### To do
Would you print out all of the data exactly and keep the pictures out of it?

Stored data entries
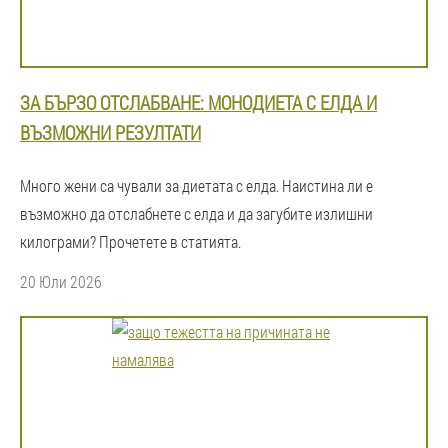
ЗА БЪРЗО ОТСЛАБВАНЕ: МОНОДИЕТА С ЕЛДА И
ВЪЗМОЖНИ РЕЗУЛТАТИ
Много жени са чували за диетата с елда. Наистина ли е
възможно да отслабнете с елда и да загубите излишни
килограми? Прочетете в статията.
20 Юли 2026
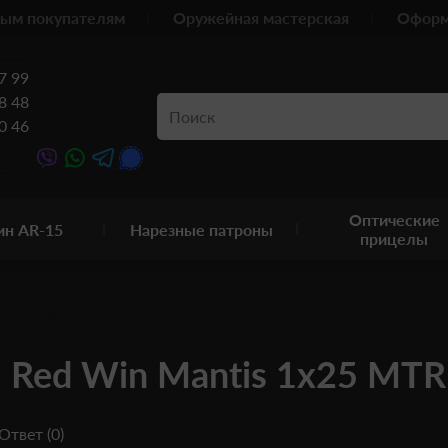
ым покупателям
Оружейная мастерская
Оформ
7 99
8 48
0 46
Оптические
ин AR-15
Нарезные патроны
прицелы
Red Win Mantis 1x25 MTR
Ответ (0)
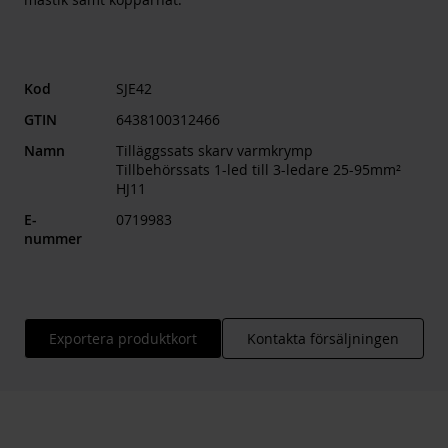
Kod
SJE42
GTIN
6438100312466
Namn
Tilläggssats skarv varmkrymp
Tillbehörssats 1-led till 3-ledare 25-95mm²
HJ11
E-
0719983
nummer
Exportera produktkort
Kontakta försäljningen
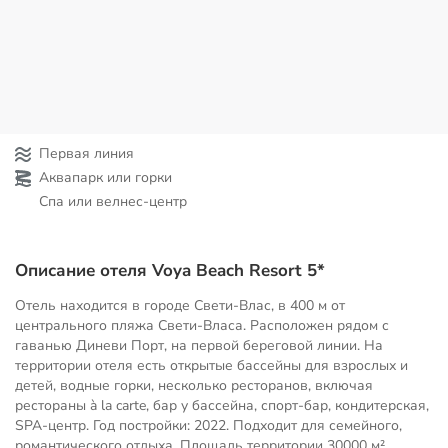
Первая линия
Аквапарк или горки
Спа или велнес-центр
Описание отеля Voya Beach Resort 5*
Отель находится в городе Свети-Влас, в 400 м от
центрального пляжа Свети-Власа. Расположен рядом с
гаванью Диневи Порт, на первой береговой линии. На
территории отеля есть открытые бассейны для взрослых и
детей, водные горки, несколько ресторанов, включая
рестораны à la carte, бар у бассейна, спорт-бар, кондитерская,
SPA-центр. Год постройки: 2022. Подходит для семейного,
романтического отдыха. Площадь территории
30000 м²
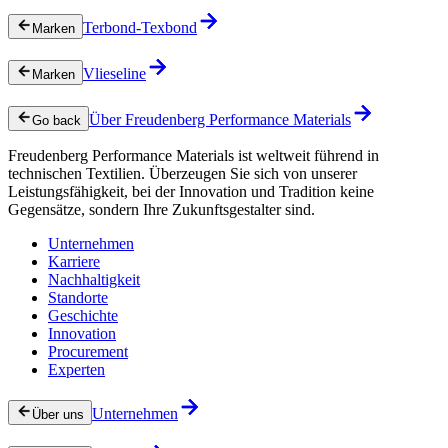
Terbond-Texbond
Marken
Vlieseline
Marken
Über Freudenberg Performance Materials
Go back
Freudenberg Performance Materials ist weltweit führend in
technischen Textilien. Überzeugen Sie sich von unserer
Leistungsfähigkeit, bei der Innovation und Tradition keine
Gegensätze, sondern Ihre Zukunftsgestalter sind.
Unternehmen
Karriere
Nachhaltigkeit
Standorte
Geschichte
Innovation
Procurement
Experten
Unternehmen
Über uns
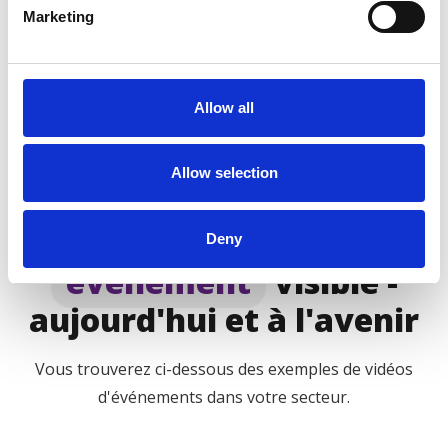
Demande de devis
Marketing
Allow all
Allow selection
Faites votre
Deny
événement
visible -
aujourd'hui et à l'avenir
Vous trouverez ci-dessous des exemples de vidéos
d'événements dans votre secteur.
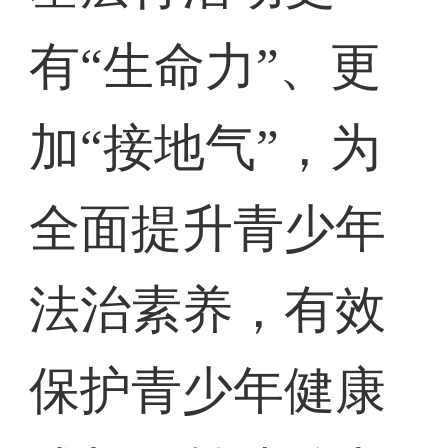
有“生命力”、更
加“接地气”，为
全面提升青少年
法治素养，有效
保护青少年健康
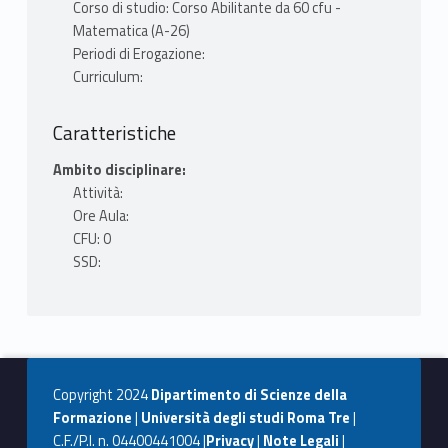
Corso di studio: Corso Abilitante da 60 cfu -
Matematica (A-26)
Periodi di Erogazione:
Curriculum:
Caratteristiche
Ambito disciplinare:
Attività:
Ore Aula:
CFU: 0
SSD:
Copyright 2024
Dipartimento di Scienze della
Formazione
|
Università degli studi Roma Tre
|
C.F./P.I. n. 04400441004 |
Privacy
|
Note Legali
|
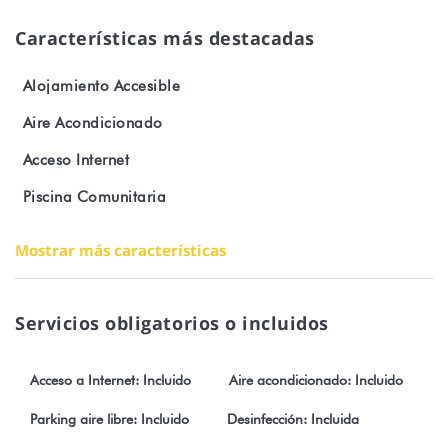
Características más destacadas
Alojamiento Accesible
Aire Acondicionado
Acceso Internet
Piscina Comunitaria
Mostrar más características
Servicios obligatorios o incluidos
Acceso a Internet: Incluido
Aire acondicionado: Incluido
Parking aire libre: Incluido
Desinfección: Incluida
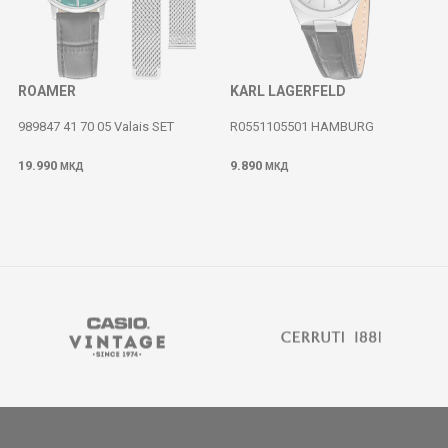
ROAMER
KARL LAGERFELD
989847 41 70 05 Valais SET
R0551105501 HAMBURG
19.990
9.890
МКД
МКД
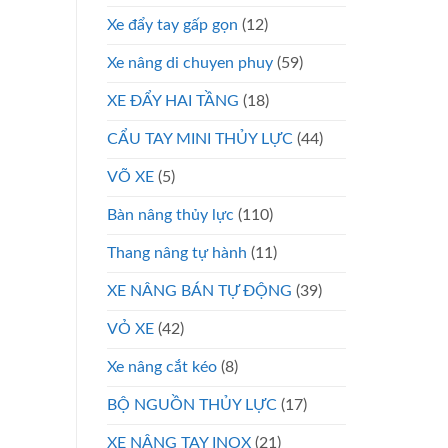
Xe đẩy tay gấp gọn
(12)
Xe nâng di chuyen phuy
(59)
XE ĐẨY HAI TẦNG
(18)
CẨU TAY MINI THỦY LỰC
(44)
VÕ XE
(5)
Bàn nâng thủy lực
(110)
Thang nâng tự hành
(11)
XE NÂNG BÁN TỰ ĐỘNG
(39)
VỎ XE
(42)
Xe nâng cắt kéo
(8)
BỘ NGUỒN THỦY LỰC
(17)
XE NÂNG TAY INOX
(21)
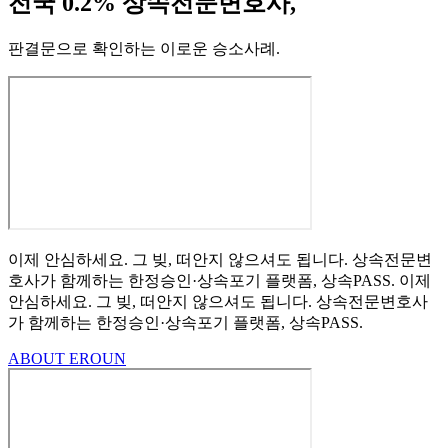
전국 0.2% 상속전문변호사,
판결문으로 확인하는 이로운 승소사례
.
이제 안심하세요.
그 빚, 떠안지 않으셔도 됩니다.
상속전문변
호사가 함께하는
한정승인·상속포기
플랫폼, 상속PASS.
이제
안심하세요.
그 빚, 떠안지 않으셔도 됩니다.
상속전문변호사
가 함께하는
한정승인·상속포기 플랫폼, 상속PASS.
ABOUT EROUN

### Exercise result
ЗА БЪРЗО ОТСЛАБВАНЕ: МОНОДИЕТА С ЕЛДА И
ВЪЗМОЖНИ РЕЗУЛТАТИ
Много жени са чували за диетата с елда. Наистина ли е
възможно да отслабнете с елда и да загубите излишни
килограми? Прочетете в статията.
20 Юли 2026
ым покупателям
Оружейная мастерская
Оформ
7 99
8 48
0 46
Оптические
ин AR-15
Нарезные патроны
прицелы
Red Win Mantis 1x25 MTR
Ответ (0)
Kod
SJE42
GTIN
6438100312466
Namn
Tilläggssats skarv varmkrymp
Tillbehörssats 1-led till 3-ledare 25-95mm²
HJ11
E-
0719983
nummer
Exportera produktkort
Kontakta försäljningen
Первая линия
Аквапарк или горки
Спа или велнес-центр
Описание отеля Voya Beach Resort 5*
Отель находится в городе Свети-Влас, в 400 м от
центрального пляжа Свети-Власа. Расположен рядом с
гаванью Диневи Порт, на первой береговой линии. На
территории отеля есть открытые бассейны для взрослых и
детей, водные горки, несколько ресторанов, включая
рестораны à la carte, бар у бассейна, спорт-бар, кондитерская,
SPA-центр. Год постройки: 2022. Подходит для семейного,
романтического отдыха. Площадь территории
30000 м²
Terbond-Texbond
Marken
Vlieseline
Marken
Über Freudenberg Performance Materials
Go back
Freudenberg Performance Materials ist weltweit führend in
technischen Textilien. Überzeugen Sie sich von unserer
Leistungsfähigkeit, bei der Innovation und Tradition keine
Gegensätze, sondern Ihre Zukunftsgestalter sind.
Unternehmen
Karriere
Nachhaltigkeit
Standorte
Geschichte
Innovation
Procurement
Experten
Unternehmen
Über uns
Demande de devis
Marketing
Allow all
Allow selection
Faites votre
Deny
événement
visible -
aujourd'hui et à l'avenir
Vous trouverez ci-dessous des exemples de vidéos
d'événements dans votre secteur.
有“生命力”、更
加“接地气”，为
全面提升青少年
法治素养，有效
保护青少年健康
Corso di studio: Corso Abilitante da 60 cfu -
Matematica (A-26)
Periodi di Erogazione:
Curriculum:
Caratteristiche
Ambito disciplinare:
Attività:
Ore Aula:
CFU: 0
SSD:
Copyright 2024
Dipartimento di Scienze della
Formazione
|
Università degli studi Roma Tre
|
C.F./P.I. n. 04400441004 |
Privacy
|
Note Legali
|
Características más destacadas
Alojamiento Accesible
Aire Acondicionado
Acceso Internet
Piscina Comunitaria
Mostrar más características
Servicios obligatorios o incluidos
Acceso a Internet: Incluido
Aire acondicionado: Incluido
Parking aire libre: Incluido
Desinfección: Incluida
ROAMER
KARL LAGERFELD
989847 41 70 05 Valais SET
R0551105501 HAMBURG
19.990
9.890
МКД
МКД
Xe đẩy tay gấp gọn
(12)
Xe nâng di chuyen phuy
(59)
XE ĐẨY HAI TẦNG
(18)
CẨU TAY MINI THỦY LỰC
(44)
VÕ XE
(5)
Bàn nâng thủy lực
(110)
Thang nâng tự hành
(11)
XE NÂNG BÁN TỰ ĐỘNG
(39)
VỎ XE
(42)
Xe nâng cắt kéo
(8)
BỘ NGUỒN THỦY LỰC
(17)
XE NÂNG TAY INOX
(21)
전국 0.2% 상속전문변호사,
판결문으로 확인하는 이로운 승소사례
.
이제 안심하세요.
그 빚, 떠안지 않으셔도 됩니다.
상속전문변
호사가 함께하는
한정승인·상속포기
플랫폼, 상속PASS.
이제
안심하세요.
그 빚, 떠안지 않으셔도 됩니다.
상속전문변호사
가 함께하는
한정승인·상속포기 플랫폼, 상속PASS.
ABOUT EROUN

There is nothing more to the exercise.